Although challenging, and often counter-intuitive, by accepting the situations in our life, we can loosen the grip of resentment, anger, and sorrow, and as such have more energy and vitality for peace and presence.

There is no shortage of times that we miss moments of magic that are right in front of us, simply because we’re consumed by our thoughts; the smell of fresh air, the taste of a meal, the smile of a friend, or the words of a loved one.

The practice of mindful presence is one of becoming fully alive to the now. Where the thoughts of yesterday and the worries of tomorrow become background noise to what is occurring in the now. Becoming mindfully present requires that we tune in to the power of our senses. Connecting with what we feel, hear, taste, smell, and see in the present moment.

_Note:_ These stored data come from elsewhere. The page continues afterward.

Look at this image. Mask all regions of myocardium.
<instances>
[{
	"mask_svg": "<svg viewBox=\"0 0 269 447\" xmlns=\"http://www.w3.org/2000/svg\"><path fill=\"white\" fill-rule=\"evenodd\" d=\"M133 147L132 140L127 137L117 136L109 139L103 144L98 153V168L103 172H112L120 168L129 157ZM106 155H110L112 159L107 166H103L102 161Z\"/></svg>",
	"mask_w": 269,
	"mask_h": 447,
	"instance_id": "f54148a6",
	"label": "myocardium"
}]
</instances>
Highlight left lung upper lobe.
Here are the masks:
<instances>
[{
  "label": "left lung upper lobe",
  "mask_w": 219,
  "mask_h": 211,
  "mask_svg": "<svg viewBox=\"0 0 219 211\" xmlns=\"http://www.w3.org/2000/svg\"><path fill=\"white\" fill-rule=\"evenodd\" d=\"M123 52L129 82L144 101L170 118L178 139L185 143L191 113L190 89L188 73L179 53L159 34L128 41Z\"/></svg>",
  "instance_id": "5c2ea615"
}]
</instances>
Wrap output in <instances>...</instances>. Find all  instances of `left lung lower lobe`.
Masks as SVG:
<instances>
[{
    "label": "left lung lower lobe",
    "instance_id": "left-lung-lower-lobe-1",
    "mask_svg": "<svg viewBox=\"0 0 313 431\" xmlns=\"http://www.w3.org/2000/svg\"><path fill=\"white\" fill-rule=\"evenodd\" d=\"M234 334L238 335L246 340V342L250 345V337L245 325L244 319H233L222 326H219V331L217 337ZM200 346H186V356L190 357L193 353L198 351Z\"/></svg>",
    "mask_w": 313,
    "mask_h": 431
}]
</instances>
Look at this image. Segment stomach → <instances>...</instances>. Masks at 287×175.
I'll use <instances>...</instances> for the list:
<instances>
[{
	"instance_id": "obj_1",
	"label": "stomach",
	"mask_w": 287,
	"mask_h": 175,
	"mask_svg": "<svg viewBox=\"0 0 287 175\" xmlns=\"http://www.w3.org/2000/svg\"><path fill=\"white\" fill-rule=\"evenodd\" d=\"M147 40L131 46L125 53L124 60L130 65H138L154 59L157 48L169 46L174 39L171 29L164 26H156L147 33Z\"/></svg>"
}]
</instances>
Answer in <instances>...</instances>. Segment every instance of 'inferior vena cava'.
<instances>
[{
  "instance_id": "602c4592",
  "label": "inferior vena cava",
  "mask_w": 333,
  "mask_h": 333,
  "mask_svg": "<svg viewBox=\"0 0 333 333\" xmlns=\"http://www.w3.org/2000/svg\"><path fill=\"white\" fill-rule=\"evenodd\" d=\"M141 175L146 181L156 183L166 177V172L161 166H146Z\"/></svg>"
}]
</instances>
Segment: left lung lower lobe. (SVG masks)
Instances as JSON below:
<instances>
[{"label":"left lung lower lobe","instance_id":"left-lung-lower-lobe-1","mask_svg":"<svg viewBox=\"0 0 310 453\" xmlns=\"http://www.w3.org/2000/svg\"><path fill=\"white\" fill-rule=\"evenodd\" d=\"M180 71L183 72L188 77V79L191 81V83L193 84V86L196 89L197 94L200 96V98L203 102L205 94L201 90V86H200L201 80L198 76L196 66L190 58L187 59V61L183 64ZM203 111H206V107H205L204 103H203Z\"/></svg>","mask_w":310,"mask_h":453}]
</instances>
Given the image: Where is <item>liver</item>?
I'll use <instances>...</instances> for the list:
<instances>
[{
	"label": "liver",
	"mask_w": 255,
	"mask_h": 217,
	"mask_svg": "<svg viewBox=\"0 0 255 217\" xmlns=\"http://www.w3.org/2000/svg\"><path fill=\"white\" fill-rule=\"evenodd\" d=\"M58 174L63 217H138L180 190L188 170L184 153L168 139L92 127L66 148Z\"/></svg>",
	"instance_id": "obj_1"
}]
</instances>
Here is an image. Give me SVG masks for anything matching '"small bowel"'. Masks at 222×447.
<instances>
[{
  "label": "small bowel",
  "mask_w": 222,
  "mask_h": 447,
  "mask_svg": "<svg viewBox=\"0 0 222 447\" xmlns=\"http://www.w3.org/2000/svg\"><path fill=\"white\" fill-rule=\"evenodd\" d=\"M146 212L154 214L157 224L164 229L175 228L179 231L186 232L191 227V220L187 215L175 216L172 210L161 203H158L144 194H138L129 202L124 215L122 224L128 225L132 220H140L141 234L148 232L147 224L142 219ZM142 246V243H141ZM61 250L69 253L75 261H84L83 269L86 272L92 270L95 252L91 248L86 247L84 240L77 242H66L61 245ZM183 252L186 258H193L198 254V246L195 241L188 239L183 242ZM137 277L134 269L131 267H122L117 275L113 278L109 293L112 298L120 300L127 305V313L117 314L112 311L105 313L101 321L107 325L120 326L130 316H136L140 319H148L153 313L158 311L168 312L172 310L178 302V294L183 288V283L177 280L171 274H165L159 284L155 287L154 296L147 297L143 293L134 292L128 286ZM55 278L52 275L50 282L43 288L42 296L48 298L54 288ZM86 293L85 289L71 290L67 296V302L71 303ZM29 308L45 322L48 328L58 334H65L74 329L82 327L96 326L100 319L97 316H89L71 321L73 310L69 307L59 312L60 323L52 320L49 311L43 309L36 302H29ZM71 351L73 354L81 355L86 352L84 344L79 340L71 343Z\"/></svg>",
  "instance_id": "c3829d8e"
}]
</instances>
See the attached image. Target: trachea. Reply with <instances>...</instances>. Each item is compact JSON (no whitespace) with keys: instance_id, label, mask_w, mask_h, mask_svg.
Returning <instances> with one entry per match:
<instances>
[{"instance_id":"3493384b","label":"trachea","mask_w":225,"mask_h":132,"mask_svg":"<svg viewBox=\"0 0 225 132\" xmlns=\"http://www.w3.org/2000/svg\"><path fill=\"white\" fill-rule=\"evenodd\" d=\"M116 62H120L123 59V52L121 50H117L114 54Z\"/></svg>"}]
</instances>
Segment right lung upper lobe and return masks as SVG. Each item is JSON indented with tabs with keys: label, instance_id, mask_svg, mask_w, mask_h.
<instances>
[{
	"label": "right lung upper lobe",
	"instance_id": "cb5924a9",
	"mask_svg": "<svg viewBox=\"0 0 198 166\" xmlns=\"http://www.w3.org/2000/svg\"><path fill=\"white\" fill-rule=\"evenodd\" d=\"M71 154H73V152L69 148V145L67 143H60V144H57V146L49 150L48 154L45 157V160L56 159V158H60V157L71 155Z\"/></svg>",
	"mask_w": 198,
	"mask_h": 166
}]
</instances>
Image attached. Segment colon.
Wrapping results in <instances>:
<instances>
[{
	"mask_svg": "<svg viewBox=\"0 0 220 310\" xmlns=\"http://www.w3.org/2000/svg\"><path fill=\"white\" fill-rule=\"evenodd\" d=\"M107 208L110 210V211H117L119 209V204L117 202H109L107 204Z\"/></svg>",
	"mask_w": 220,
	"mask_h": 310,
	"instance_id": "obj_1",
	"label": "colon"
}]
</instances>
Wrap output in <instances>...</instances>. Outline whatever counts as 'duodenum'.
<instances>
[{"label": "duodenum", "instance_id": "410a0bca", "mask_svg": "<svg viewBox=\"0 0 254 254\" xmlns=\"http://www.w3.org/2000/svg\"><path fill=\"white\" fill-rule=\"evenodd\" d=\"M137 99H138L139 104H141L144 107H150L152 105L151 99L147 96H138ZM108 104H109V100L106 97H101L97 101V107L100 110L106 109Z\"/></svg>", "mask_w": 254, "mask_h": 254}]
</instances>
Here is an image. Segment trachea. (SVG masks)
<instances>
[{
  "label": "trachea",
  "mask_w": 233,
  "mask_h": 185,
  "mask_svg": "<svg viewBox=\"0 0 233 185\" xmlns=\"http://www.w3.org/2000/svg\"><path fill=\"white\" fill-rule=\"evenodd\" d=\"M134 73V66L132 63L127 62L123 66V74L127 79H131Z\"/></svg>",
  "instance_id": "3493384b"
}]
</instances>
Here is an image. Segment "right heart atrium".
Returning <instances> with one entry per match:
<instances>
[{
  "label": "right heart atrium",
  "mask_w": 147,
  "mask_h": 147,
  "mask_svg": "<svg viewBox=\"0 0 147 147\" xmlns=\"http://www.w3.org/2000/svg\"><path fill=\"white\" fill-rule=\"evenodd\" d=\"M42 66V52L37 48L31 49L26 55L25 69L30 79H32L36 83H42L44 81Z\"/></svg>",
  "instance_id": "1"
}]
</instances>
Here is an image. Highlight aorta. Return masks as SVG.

In mindful presence, there is an invitation to start to pay attention, on purpose, without judgment, in the now. And the wonderful thing is, we can do it at any time, with any activity during the day. What does it feel like to wash the dishes? To do the laundry? To walk your pet? To lay on the couch with your partner?

What does calm feel like for you? Perhaps it is the feeling of lying on the beach with a book in hand or skiing down a mountain with the wind rushing past you, or maybe it is sitting and having a meaningful conversation with a friend.

In the practice of meditation, we sit to cultivate calm. We remind ourselves that there is nowhere we need to be, nothing we need to do, and nothing that we can or should control in this moment. In this practice, we begin to train our mind and body to release the past and relinquish the future.

Through this training, we can learn how to face the challenges life presents us with a greater sense of calm and clarity. Which in turn, is better for our health and the health of our relationships. Just like going to the gym to get bigger muscles, we must show up regularly to our seats to strengthen this practice in our daily lives.